Independent DIET tolling facilities are a part of this second tier of new DIET plants and they are able to provide a superior DIET product to even the smallest manufacture; such tolling facilities are being installed in Bangladesh for Dhaka Tobacco and in Indonesia for RMI.
Significant changes
The first DIET plants were built by Airco DIET 30 years ago in 1987 but these first plants where significantly different in design even though the basic process remains the same. The DIET plants have evolved radically over the years and there have been significant improvements introduced.
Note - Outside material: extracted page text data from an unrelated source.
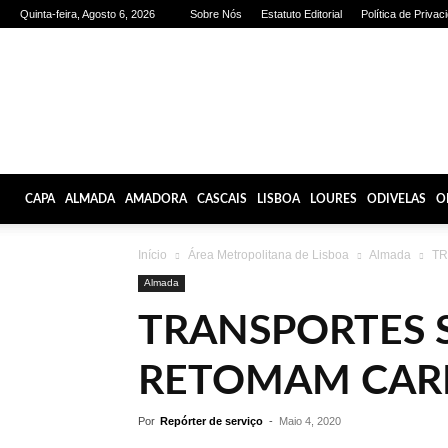
Quinta-feira, Agosto 6, 2026
Sobre Nós
Estatuto Editorial
Política de Privac
Olhares
de
Lisboa
CAPA
ALMADA
AMADORA
CASCAIS
LISBOA
LOURES
ODIVELAS
O
Início
Área Metropolitana de Lisboa
Almada
TR
Almada
TRANSPORTES 
RETOMAM CAR
Por
Repórter de serviço
-
Maio 4, 2020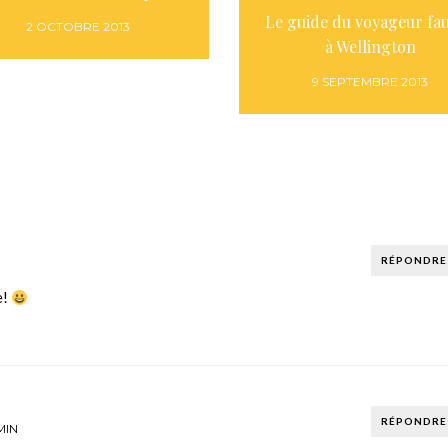
Le guide du voyageur fa
2 OCTOBRE 2013
à Wellington
9 SEPTEMBRE 2013
RÉPONDRE
e!
RÉPONDRE
MIN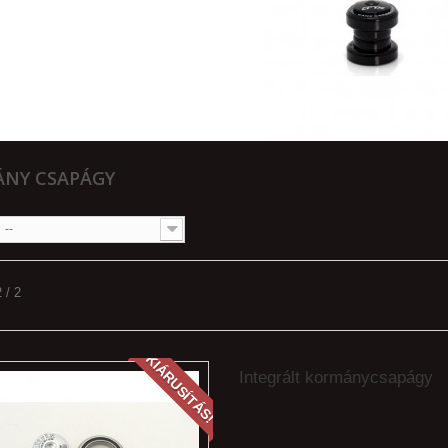
NY CSAPÁGY
--
 / 2
KIÁRUSÍTÁS!
Integrált kormánycsapágy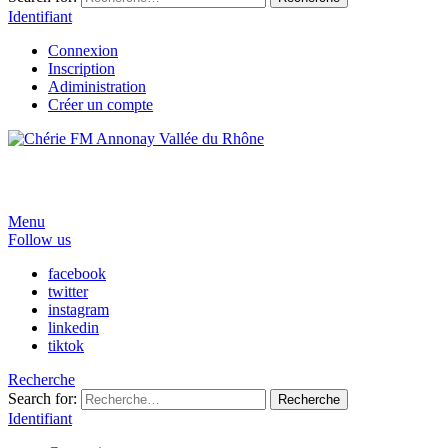
Identifiant
Connexion
Inscription
Adiministration
Créer un compte
Menu
Follow us
facebook
twitter
instagram
linkedin
tiktok
Recherche
Search for:
Recherche
Identifiant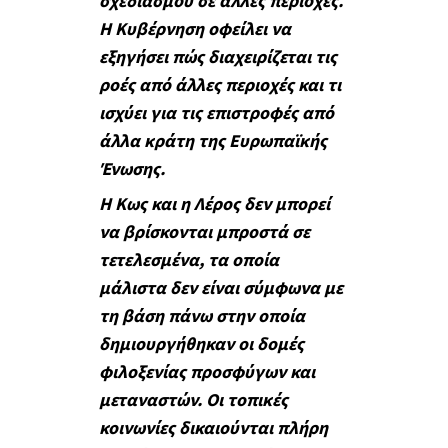
σχεδιασμού σε άλλες περιοχές.
Η Κυβέρνηση οφείλει να
εξηγήσει πώς διαχειρίζεται τις
ροές από άλλες περιοχές και τι
ισχύει για τις επιστροφές από
άλλα κράτη της Ευρωπαϊκής
Ένωσης.
Η Κως και η Λέρος δεν μπορεί
να βρίσκονται μπροστά σε
τετελεσμένα, τα οποία
μάλιστα δεν είναι σύμφωνα με
τη βάση πάνω στην οποία
δημιουργήθηκαν οι δομές
φιλοξενίας προσφύγων και
μεταναστών. Οι τοπικές
κοινωνίες δικαιούνται πλήρη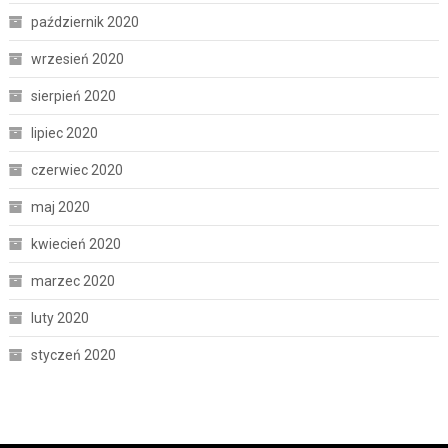
październik 2020
wrzesień 2020
sierpień 2020
lipiec 2020
czerwiec 2020
maj 2020
kwiecień 2020
marzec 2020
luty 2020
styczeń 2020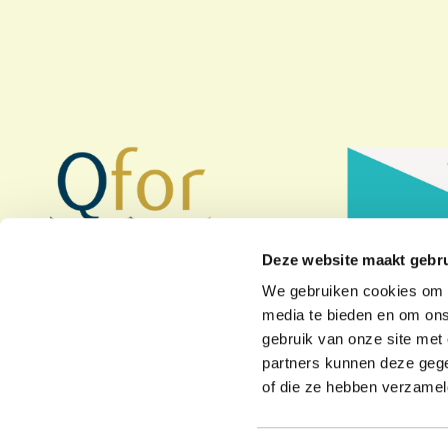
Deze website maakt gebru
We gebruiken cookies om c
media te bieden en om ons
gebruik van onze site met
partners kunnen deze gege
of die ze hebben verzamel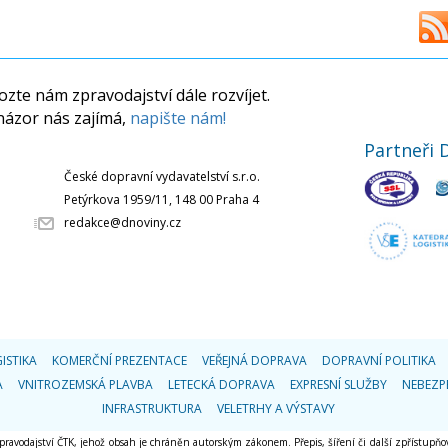
zte nám zpravodajství dále rozvíjet.
názor nás zajímá,
napište nám!
Partneři 
České dopravní vydavatelství s.r.o.
Petýrkova 1959/11, 148 00 Praha 4
redakce@dnoviny.cz
ISTIKA
KOMERČNÍ PREZENTACE
VEŘEJNÁ DOPRAVA
DOPRAVNÍ POLITIKA
A
VNITROZEMSKÁ PLAVBA
LETECKÁ DOPRAVA
EXPRESNÍ SLUŽBY
NEBEZP
INFRASTRUKTURA
VELETRHY A VÝSTAVY
 zpravodajství ČTK, jehož obsah je chráněn autorským zákonem. Přepis, šíření či další zpřístupňov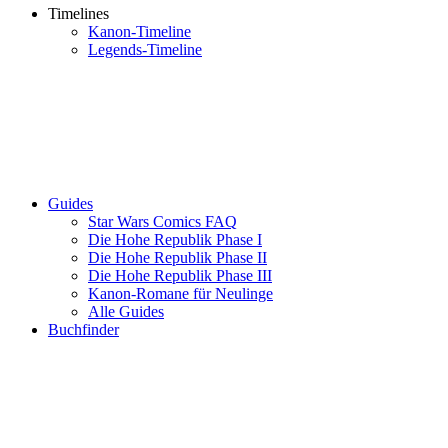
Timelines
Kanon-Timeline
Legends-Timeline
Guides
Star Wars Comics FAQ
Die Hohe Republik Phase I
Die Hohe Republik Phase II
Die Hohe Republik Phase III
Kanon-Romane für Neulinge
Alle Guides
Buchfinder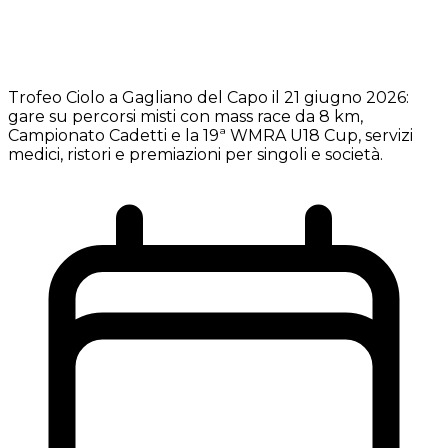
Trofeo Ciolo a Gagliano del Capo il 21 giugno 2026:
gare su percorsi misti con mass race da 8 km,
Campionato Cadetti e la 19ª WMRA U18 Cup, servizi
medici, ristori e premiazioni per singoli e società.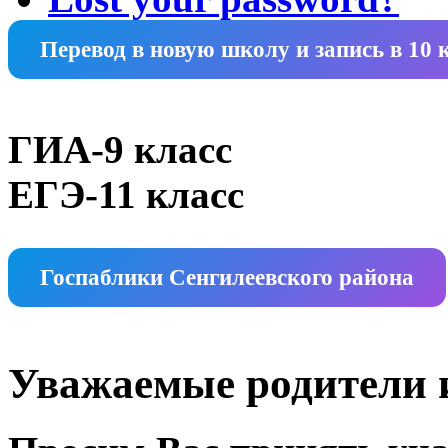
Перевод в новую школу и запись в 10 
ГИА-9 класс
ЕГЭ-11 класс
Госпаблики Сенгилеевского района
Уважаемые родители и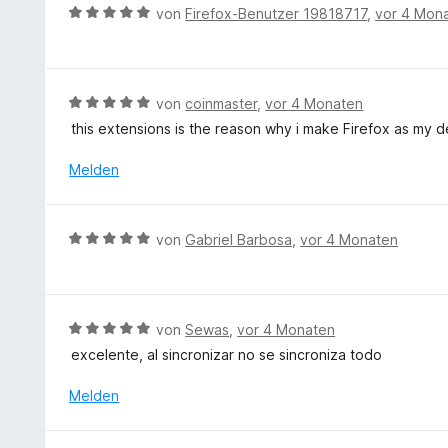
t
B
r
von
Firefox-Benutzer 19818717
,
vor 4 Mon
m
e
n
i
w
e
t
e
n
4
r
B
von
coinmaster
,
vor 4 Monaten
v
t
e
o
this extensions is the reason why i make Firefox as my d
e
w
n
t
e
Melden
5
m
r
S
i
t
t
t
e
e
B
von
Gabriel Barbosa
,
vor 4 Monaten
5
t
r
e
v
m
n
w
o
i
e
e
n
t
n
r
5
B
von
Sewas
,
vor 4 Monaten
5
t
S
e
v
excelente, al sincronizar no se sincroniza todo
e
t
w
o
t
e
e
Melden
n
m
r
r
5
i
n
t
S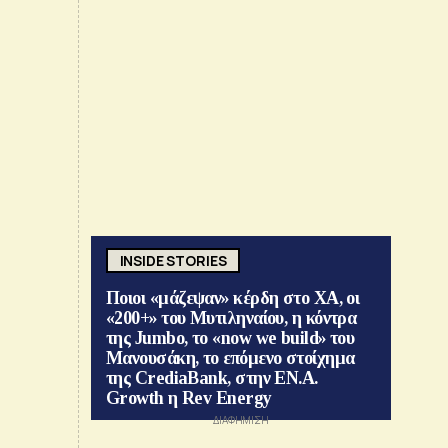
INSIDE STORIES
Ποιοι «μάζεψαν» κέρδη στο ΧΑ, οι
«200+» του Μυτιληναίου, η κόντρα
της Jumbo, το «now we build» του
Μανουσάκη, το επόμενο στοίχημα
της CrediaBank, στην ΕΝ.Α.
Growth η Rev Energy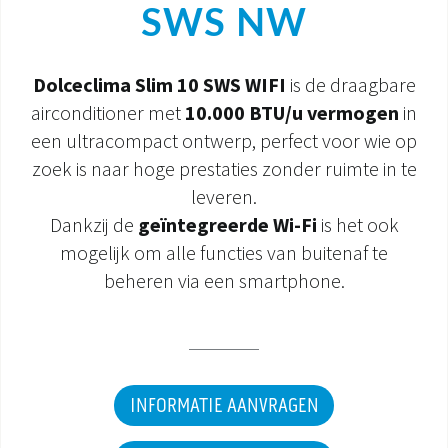
SWS NW
DOCUMENTATIE PRODUCTEN
Dolceclima Slim 10 SWS WIFI
is de draagbare
airconditioner met
10.000 BTU/u vermogen
in
een ultracompact ontwerp, perfect voor wie op
zoek is naar hoge prestaties zonder ruimte in te
leveren.
Dankzij de
geïntegreerde Wi-Fi
is het ook
mogelijk om alle functies van buitenaf te
beheren via een smartphone.
INFORMATIE AANVRAGEN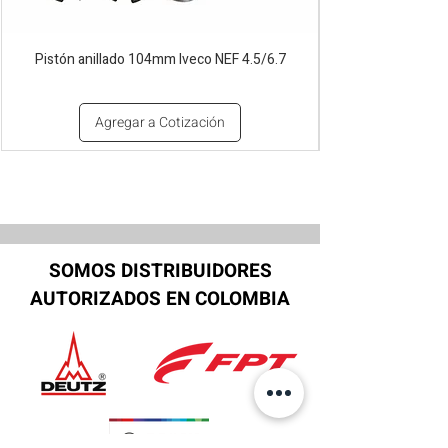
Pistón anillado 104mm Iveco NEF 4.5/6.7
Agregar a Cotización
SOMOS DISTRIBUIDORES
AUTORIZADOS EN COLOMBIA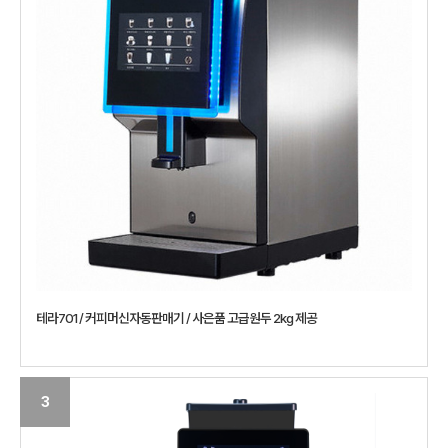
테라701 / 커피머신자동판매기 / 사은품 고급원두 2kg 제공
3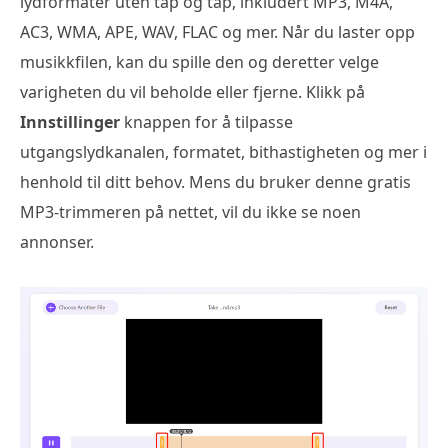
lydformater uten tap og tap, inkludert MP3, M4A,
AC3, WMA, APE, WAV, FLAC og mer. Når du laster opp
musikkfilen, kan du spille den og deretter velge
varigheten du vil beholde eller fjerne. Klikk på
Innstillinger
knappen for å tilpasse
utgangslydkanalen, formatet, bithastigheten og mer i
henhold til ditt behov. Mens du bruker denne gratis
MP3-trimmeren på nettet, vil du ikke se noen
annonser.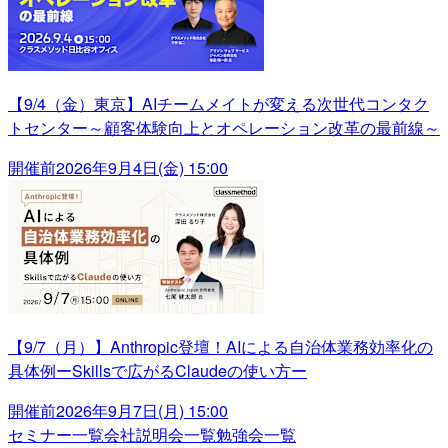
【9/4（金）東京】AIチームメイトが変える次世代コンタク
トセンター～顧客体験向上とオペレーション改革の最前線～
開催前
2026年9月4日(金) 15:00
【9/7（月）】Anthropic登壇！AIによる自治体業務効率化の
具体例ーSkillsで広がるClaudeの使い方ー
開催前
2026年9月7日(月) 15:00
セミナー一覧
会社説明会一覧
勉強会一覧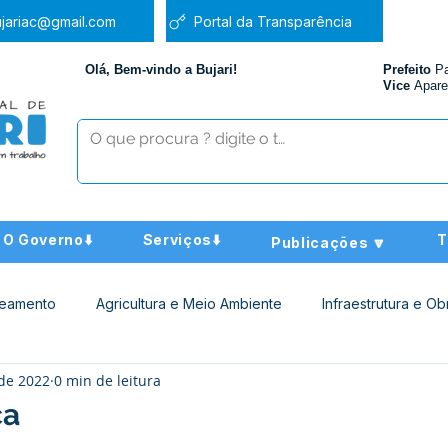
jariac@gmail.com
Portal da Transparência
Olá, Bem-vindo a Bujari!
Prefeito
P
Vice
Apare
O Governo⬇️
Serviços⬇️
T
Publicações 🔽
neamento
Agricultura e Meio Ambiente
Infraestrutura e Ob
 de 2022
0 min de leitura
ucação
Assistência Social
Nota de Pesar
Administra
ca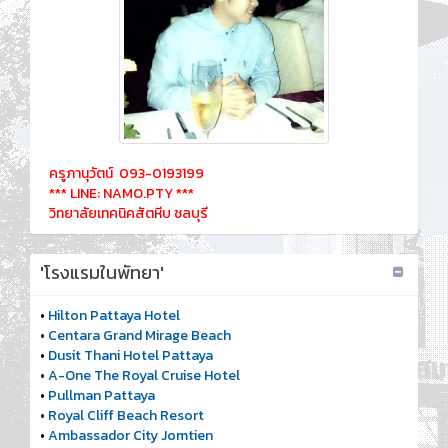
ครูภานุวัตน์ 093-0193199
*** LINE: NAMO.PTY ***
วิทยาลัยเทคนิคสัตหีบ ชลบุรี
'โรงแรมในพัทยา'
•
Hilton Pattaya Hotel
•
Centara Grand Mirage Beach
•
Dusit Thani Hotel Pattaya
•
A-One The Royal Cruise Hotel
•
Pullman Pattaya
•
Royal Cliff Beach Resort
•
Ambassador City Jomtien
A modern DIET plant has an uptime above 95% with a DIET dry weight yield above 98.5%.
The utility requirements have at the same time been significantly lowered making the DIET plant even more profitable for the manufacture.
The constant increase in the cost of tobacco leaf together with a customer demand for white and lighter cigarettes spreading to the developing markets continue to insure a strong demand for Dry Ice Expanded Tobacco throughout the industry and Airco DIET is standing strong to fulfill the market demand with its many years of product development together with an unmatched track record of DIET plants throughout the world, meeting both customer demands as well as local rules and regulations.